Dataset entries
▼▼▼
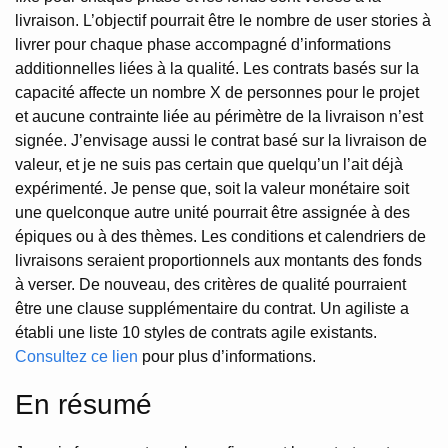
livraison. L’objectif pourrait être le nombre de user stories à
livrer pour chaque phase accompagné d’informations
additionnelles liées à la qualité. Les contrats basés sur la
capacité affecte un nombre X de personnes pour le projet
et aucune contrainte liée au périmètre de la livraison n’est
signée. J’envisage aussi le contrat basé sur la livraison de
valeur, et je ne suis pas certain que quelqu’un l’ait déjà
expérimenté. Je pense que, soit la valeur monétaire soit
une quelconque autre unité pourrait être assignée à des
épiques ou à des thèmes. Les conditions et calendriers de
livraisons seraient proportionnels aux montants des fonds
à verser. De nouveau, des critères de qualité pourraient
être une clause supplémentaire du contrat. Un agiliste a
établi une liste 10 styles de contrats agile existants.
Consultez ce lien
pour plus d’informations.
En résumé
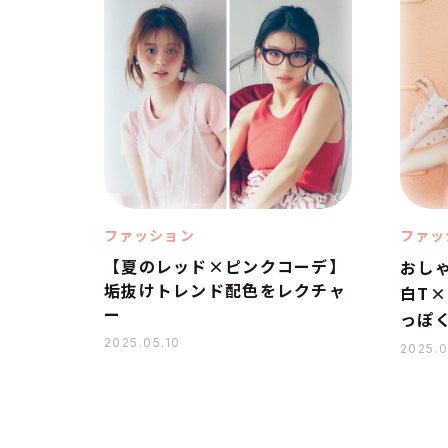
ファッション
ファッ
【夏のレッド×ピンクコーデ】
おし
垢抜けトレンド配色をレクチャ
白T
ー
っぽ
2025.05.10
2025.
▲▲▲
**Problem to solve:** When you transcribe these entries, keep every word exact and drop the pictures.

**Problem solution:**
livraison. L’objectif pourrait être le nombre de user stories à
livrer pour chaque phase accompagné d’informations
additionnelles liées à la qualité. Les contrats basés sur la
capacité affecte un nombre X de personnes pour le projet
et aucune contrainte liée au périmètre de la livraison n’est
signée. J’envisage aussi le contrat basé sur la livraison de
valeur, et je ne suis pas certain que quelqu’un l’ait déjà
expérimenté. Je pense que, soit la valeur monétaire soit
une quelconque autre unité pourrait être assignée à des
épiques ou à des thèmes. Les conditions et calendriers de
livraisons seraient proportionnels aux montants des fonds
à verser. De nouveau, des critères de qualité pourraient
être une clause supplémentaire du contrat. Un agiliste a
établi une liste 10 styles de contrats agile existants.
Consultez ce lien
pour plus d’informations.
En résumé
ファッション
ファッ
【夏のレッド×ピンクコーデ】
おし
垢抜けトレンド配色をレクチャ
白T
ー
っぽ
2025.05.10
2025.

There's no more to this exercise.